→ Task description
Write out again, exactly, the lines below starting at the one with "Оплата и доставка" and ending at the one with "Ремонт устройств".

→ Provided records
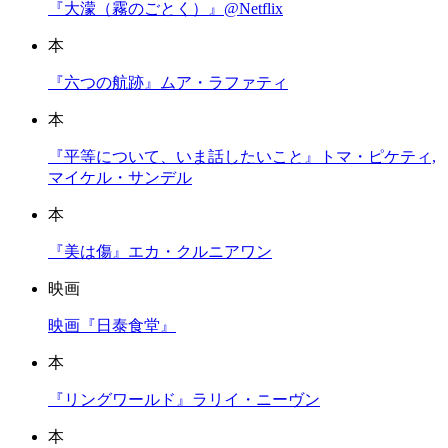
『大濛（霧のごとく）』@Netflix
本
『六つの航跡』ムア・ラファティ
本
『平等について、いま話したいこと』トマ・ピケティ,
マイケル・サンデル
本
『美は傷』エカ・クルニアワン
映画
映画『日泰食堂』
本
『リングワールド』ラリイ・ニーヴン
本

--

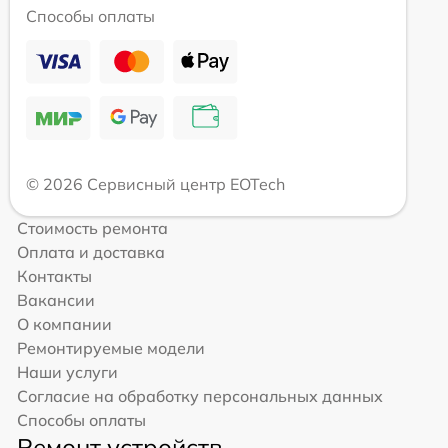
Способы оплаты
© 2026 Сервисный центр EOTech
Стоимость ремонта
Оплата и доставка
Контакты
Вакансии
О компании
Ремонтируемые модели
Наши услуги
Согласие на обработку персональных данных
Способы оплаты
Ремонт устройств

* * *

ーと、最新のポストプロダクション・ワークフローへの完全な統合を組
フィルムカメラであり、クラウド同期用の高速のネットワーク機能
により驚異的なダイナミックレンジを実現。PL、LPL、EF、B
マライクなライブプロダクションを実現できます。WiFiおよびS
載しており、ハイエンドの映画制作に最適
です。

→ Expected answer
Оплата и доставка
Контакты
Вакансии
О компании
Ремонтируемые модели
Наши услуги
Согласие на обработку персональных данных
Способы оплаты
Ремонт устройств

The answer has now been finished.